On Sunday, Lavelle and her team-mates take on Everton at Wembley in the delayed 2020 FA Cup final, the competition’s 50th, with Manchester City having beaten West Ham 3-0 in the 2019 edition. There will also be an opportunity to reach the 2021 FA Cup final later this season.
“One of the reasons I wanted to come here was there were so many different opportunities to win different titles, so it’s so exciting to have this opportunity to play in a final, a final so early in the season,” Lavelle said. “And also, potentially to play in another FA Cup final this [season], that would be unprecedented.”
A win on Sunday will come just 16 months after the finest moment of Lavelle’s career, a winning role in the USWNT’s triumph at the 2019 FIFA Women's World Cup in France.
“Winning the World Cup was such an incredible moment, we had put so much work the past three years during that cycle into it,” she said. “So when the whistle blew, oh my gosh, thank God we had a team that accomplished what we set out to do, it was such an amazing thing seeing how hard we worked and how much we pushed each other. It was that much more rewarding because we knew how much we put into that moment. So to see it come to fruition, I don’t even have words for it, it was incredible.”

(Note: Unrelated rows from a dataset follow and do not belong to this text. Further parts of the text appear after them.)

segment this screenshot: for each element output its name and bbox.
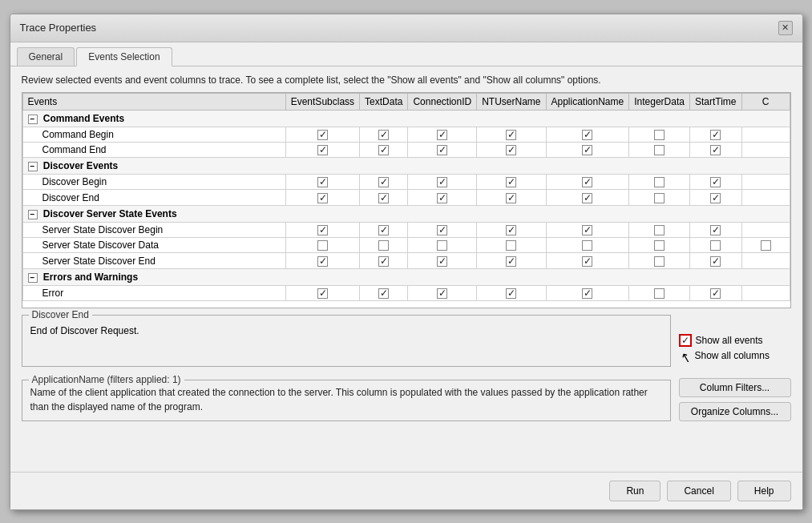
checkbox[interactable] [506, 130, 516, 140]
cb-cell[interactable] [477, 127, 546, 142]
cb-cell[interactable] [360, 285, 408, 300]
cb-cell[interactable] [546, 285, 629, 300]
checkbox[interactable] [710, 177, 721, 187]
cb-cell[interactable] [477, 238, 546, 253]
cb-cell[interactable] [741, 238, 790, 253]
checkbox[interactable] [378, 225, 389, 235]
cb-cell[interactable] [360, 142, 408, 157]
checkbox[interactable] [582, 288, 592, 299]
cb-cell[interactable] [360, 222, 408, 237]
cb-cell[interactable] [629, 127, 690, 142]
events-table-container[interactable]: Events EventSubclass TextData Connection… [22, 92, 791, 308]
collapse-errors-warnings[interactable]: − [28, 273, 38, 283]
cb-cell[interactable] [477, 222, 546, 237]
show-all-events-checkbox[interactable] [679, 334, 692, 347]
cb-cell[interactable] [285, 253, 359, 268]
checkbox[interactable] [654, 145, 665, 155]
cb-cell[interactable] [477, 175, 546, 190]
cb-cell[interactable] [741, 222, 790, 237]
checkbox[interactable] [582, 177, 592, 187]
cb-cell[interactable] [689, 175, 741, 190]
checkbox[interactable] [582, 225, 592, 235]
organize-columns-button[interactable]: Organize Columns... [679, 402, 791, 421]
checkbox[interactable] [710, 193, 721, 203]
checkbox[interactable] [437, 177, 447, 187]
checkbox[interactable] [506, 145, 516, 155]
checkbox[interactable] [437, 225, 447, 235]
cb-cell[interactable] [360, 190, 408, 205]
cb-cell[interactable] [689, 127, 741, 142]
column-filters-button[interactable]: Column Filters... [679, 378, 791, 397]
run-button[interactable]: Run [609, 481, 661, 501]
cb-cell[interactable] [408, 285, 477, 300]
checkbox[interactable] [317, 225, 328, 235]
checkbox[interactable] [317, 240, 328, 251]
checkbox[interactable] [317, 288, 328, 299]
checkbox[interactable] [761, 240, 771, 251]
checkbox[interactable] [506, 225, 516, 235]
checkbox[interactable] [437, 193, 447, 203]
cb-cell[interactable] [477, 142, 546, 157]
checkbox[interactable] [654, 225, 665, 235]
checkbox[interactable] [378, 130, 389, 140]
checkbox[interactable] [582, 130, 592, 140]
checkbox[interactable] [654, 240, 665, 251]
collapse-discover-events[interactable]: − [28, 162, 38, 171]
cb-cell[interactable] [689, 253, 741, 268]
checkbox[interactable] [506, 288, 516, 299]
cb-cell[interactable] [360, 127, 408, 142]
cb-cell[interactable] [408, 142, 477, 157]
checkbox[interactable] [710, 288, 721, 299]
checkbox[interactable] [654, 193, 665, 203]
cb-cell[interactable] [629, 190, 690, 205]
checkbox[interactable] [378, 193, 389, 203]
checkbox[interactable] [317, 193, 328, 203]
cb-cell[interactable] [360, 253, 408, 268]
cb-cell[interactable] [546, 222, 629, 237]
checkbox[interactable] [317, 145, 328, 155]
checkbox[interactable] [654, 177, 665, 187]
checkbox[interactable] [506, 240, 516, 251]
cb-cell[interactable] [546, 253, 629, 268]
checkbox[interactable] [710, 130, 721, 140]
cb-cell[interactable] [408, 253, 477, 268]
cb-cell[interactable] [741, 285, 790, 300]
checkbox[interactable] [378, 288, 389, 299]
cb-cell[interactable] [629, 222, 690, 237]
cb-cell[interactable] [689, 142, 741, 157]
checkbox[interactable] [654, 256, 665, 267]
checkbox[interactable] [317, 130, 328, 140]
tab-events-selection[interactable]: Events Selection [76, 47, 172, 66]
help-button[interactable]: Help [737, 481, 791, 501]
tab-general[interactable]: General [17, 47, 75, 66]
checkbox[interactable] [506, 256, 516, 267]
cb-cell[interactable] [689, 285, 741, 300]
cb-cell[interactable] [741, 253, 790, 268]
cb-cell[interactable] [546, 190, 629, 205]
cb-cell[interactable] [741, 127, 790, 142]
cb-cell[interactable] [546, 127, 629, 142]
cb-cell[interactable] [689, 222, 741, 237]
cb-cell[interactable] [285, 238, 359, 253]
checkbox[interactable] [317, 177, 328, 187]
collapse-server-state-events[interactable]: − [28, 210, 38, 219]
checkbox[interactable] [437, 240, 447, 251]
close-button[interactable]: ✕ [778, 21, 793, 35]
cb-cell[interactable] [689, 238, 741, 253]
checkbox[interactable] [582, 193, 592, 203]
cb-cell[interactable] [408, 127, 477, 142]
cb-cell[interactable] [546, 238, 629, 253]
cb-cell[interactable] [741, 142, 790, 157]
checkbox[interactable] [506, 193, 516, 203]
checkbox[interactable] [654, 288, 665, 299]
checkbox[interactable] [710, 240, 721, 251]
checkbox[interactable] [317, 256, 328, 267]
cb-cell[interactable] [285, 175, 359, 190]
checkbox[interactable] [378, 240, 389, 251]
cancel-button[interactable]: Cancel [667, 481, 730, 501]
cb-cell[interactable] [285, 190, 359, 205]
cb-cell[interactable] [408, 222, 477, 237]
cb-cell[interactable] [546, 142, 629, 157]
cb-cell[interactable] [285, 127, 359, 142]
cb-cell[interactable] [408, 175, 477, 190]
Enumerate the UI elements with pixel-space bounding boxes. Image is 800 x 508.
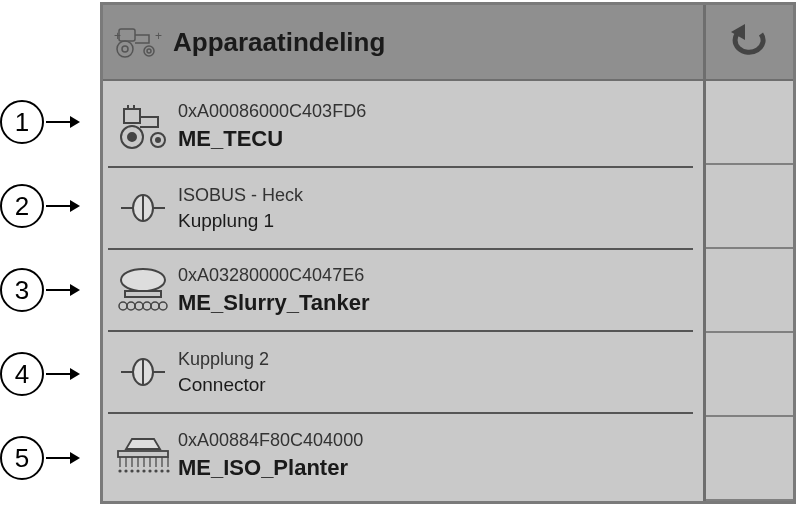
callout-3: 3 bbox=[0, 268, 78, 312]
list-item-text: Kupplung 2 Connector bbox=[178, 349, 693, 396]
svg-text:+: + bbox=[155, 29, 162, 43]
list-item[interactable]: 0xA00086000C403FD6 ME_TECU bbox=[108, 86, 693, 168]
device-id: 0xA00884F80C404000 bbox=[178, 430, 693, 451]
connector-label: Kupplung 2 bbox=[178, 349, 693, 370]
svg-point-4 bbox=[147, 49, 151, 53]
coupling-icon bbox=[108, 336, 178, 408]
callout-number: 5 bbox=[0, 436, 44, 480]
svg-point-40 bbox=[137, 470, 139, 472]
svg-point-15 bbox=[121, 269, 165, 291]
svg-point-22 bbox=[159, 302, 167, 310]
device-id: 0xA00086000C403FD6 bbox=[178, 101, 693, 122]
tanker-icon bbox=[108, 254, 178, 326]
panel-body: 0xA00086000C403FD6 ME_TECU bbox=[103, 81, 793, 501]
svg-point-43 bbox=[155, 470, 157, 472]
list-item[interactable]: Kupplung 2 Connector bbox=[108, 332, 693, 414]
arrow-icon bbox=[46, 373, 78, 375]
side-button-column bbox=[703, 81, 793, 501]
svg-point-10 bbox=[156, 138, 160, 142]
svg-point-1 bbox=[117, 41, 133, 57]
callout-number: 1 bbox=[0, 100, 44, 144]
svg-rect-27 bbox=[118, 451, 168, 457]
panel-header: + + Apparaatindeling bbox=[103, 5, 793, 81]
callout-1: 1 bbox=[0, 100, 78, 144]
tractor-icon bbox=[108, 90, 178, 162]
callout-number: 2 bbox=[0, 184, 44, 228]
arrow-icon bbox=[46, 289, 78, 291]
callout-column: 1 2 3 4 5 bbox=[0, 0, 100, 508]
planter-icon bbox=[108, 418, 178, 492]
device-name: ME_TECU bbox=[178, 126, 693, 152]
callout-number: 4 bbox=[0, 352, 44, 396]
svg-point-39 bbox=[131, 470, 133, 472]
side-button[interactable] bbox=[706, 249, 793, 333]
arrow-icon bbox=[46, 457, 78, 459]
back-icon bbox=[725, 22, 775, 62]
list-item-text: ISOBUS - Heck Kupplung 1 bbox=[178, 185, 693, 232]
list-item-text: 0xA00884F80C404000 ME_ISO_Planter bbox=[178, 430, 693, 481]
svg-text:+: + bbox=[114, 29, 121, 43]
side-button[interactable] bbox=[706, 81, 793, 165]
list-item-text: 0xA00086000C403FD6 ME_TECU bbox=[178, 101, 693, 152]
svg-point-2 bbox=[122, 46, 128, 52]
device-list: 0xA00086000C403FD6 ME_TECU bbox=[103, 81, 703, 501]
header-tractor-icon: + + bbox=[103, 25, 173, 59]
svg-rect-0 bbox=[119, 29, 135, 41]
arrow-icon bbox=[46, 205, 78, 207]
svg-rect-16 bbox=[125, 291, 161, 297]
callout-4: 4 bbox=[0, 352, 78, 396]
svg-point-21 bbox=[151, 302, 159, 310]
list-item[interactable]: 0xA03280000C4047E6 ME_Slurry_Tanker bbox=[108, 250, 693, 332]
side-button[interactable] bbox=[706, 165, 793, 249]
svg-point-45 bbox=[167, 470, 169, 472]
svg-point-42 bbox=[149, 470, 151, 472]
svg-point-8 bbox=[128, 133, 136, 141]
svg-point-37 bbox=[119, 470, 121, 472]
connector-name: Kupplung 1 bbox=[178, 210, 693, 232]
device-panel: + + Apparaatindeling bbox=[100, 2, 796, 504]
svg-point-20 bbox=[143, 302, 151, 310]
svg-point-18 bbox=[127, 302, 135, 310]
svg-point-17 bbox=[119, 302, 127, 310]
page-title: Apparaatindeling bbox=[173, 27, 385, 58]
device-name: ME_Slurry_Tanker bbox=[178, 290, 693, 316]
list-item[interactable]: ISOBUS - Heck Kupplung 1 bbox=[108, 168, 693, 250]
callout-5: 5 bbox=[0, 436, 78, 480]
side-button[interactable] bbox=[706, 333, 793, 417]
device-name: ME_ISO_Planter bbox=[178, 455, 693, 481]
connector-label: ISOBUS - Heck bbox=[178, 185, 693, 206]
list-item-text: 0xA03280000C4047E6 ME_Slurry_Tanker bbox=[178, 265, 693, 316]
svg-point-44 bbox=[161, 470, 163, 472]
callout-2: 2 bbox=[0, 184, 78, 228]
side-button[interactable] bbox=[706, 417, 793, 501]
svg-point-3 bbox=[144, 46, 154, 56]
svg-point-41 bbox=[143, 470, 145, 472]
back-button[interactable] bbox=[703, 5, 793, 79]
svg-point-38 bbox=[125, 470, 127, 472]
svg-point-19 bbox=[135, 302, 143, 310]
callout-number: 3 bbox=[0, 268, 44, 312]
arrow-icon bbox=[46, 121, 78, 123]
list-item[interactable]: 0xA00884F80C404000 ME_ISO_Planter bbox=[108, 414, 693, 496]
coupling-icon bbox=[108, 172, 178, 244]
device-id: 0xA03280000C4047E6 bbox=[178, 265, 693, 286]
connector-name: Connector bbox=[178, 374, 693, 396]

It takes a lot to get Lavelle to talk about her wonderful goal in that final, a run, shimmy and left-footed shot from the edge of the penalty area to seal the 2-0 win on 69 minutes. But when she does, it is typically to shower praise on her colleagues with a forensic description of the team’s move that led to her big moment.
“Honestly that goal was a testament to our whole team I think,” she said. “When you look at the play, so much had unfolded because of so many other players on the field. It started with Crystal (Dunn) winning a great tackle stopping their transmission, she passed it off to Sam [Mewis] in midfielder, and I was able to take up the space I needed. In the final couple of seconds leading up to that, Alex was holding up their center back the whole time, and I was waiting to slip to her but she was occupying them, so I was able to get a shot in because of that. More than anything it was testament to our team, the relationship we have on the field.”
The USWNT have now won the World Cup a record four times, producing some unforgettable final moments along the way.
Michelle Akers dramatically slicing through Norway’s stumbling defenders in 1991. Brandi Chastain’s iconic celebration in 1999 after scoring the winning penalty in the shootout win over China. Carli Lloyd’s devastating first-half hat-trick against Japan in the 5-2 win in 2015. And now, the image of Lavelle, fists pumping in pure elation after her goal had finally floored the Netherlands.
You’d never hear her say it, but she has now earned the right to be mentioned alongside USWNT heroes like Akers, Chastain, Lloyd, Mia Hamm, Abby Wambach, Megan Rapinoe and Alex Morgan.
“I always say that I was obsessed with the US Women’s National Team growing up,” Lavelle said. “That was the team that I watched religiously, I was just the biggest fangirl. They were such an inspiration to me and I wanted to be in their shoes so bad that it inspired me to keep working and to keep playing.”
On the horizon will be the 2023 World Cup in Australia and New Zealand, and a chance of a fifth American title, and before that plenty of opportunities to win the trophies Lavbelle craves with Manchester City. In the immediate future, Manchester City face Liverpool in the League Cup three days after the FA Cup final, before a double header of WSL and League Cup matches against local rivals Manchester United later in November.
But for now, the FA Cup final at Wembley, and another winner’s medal, is all that matters.
“Obviously I’ve never played in an FA Cup final, but I think it will be something I’m going to remember forever,” Lavelle said.
The list of unforgettable Lavelle moments is growing by the day.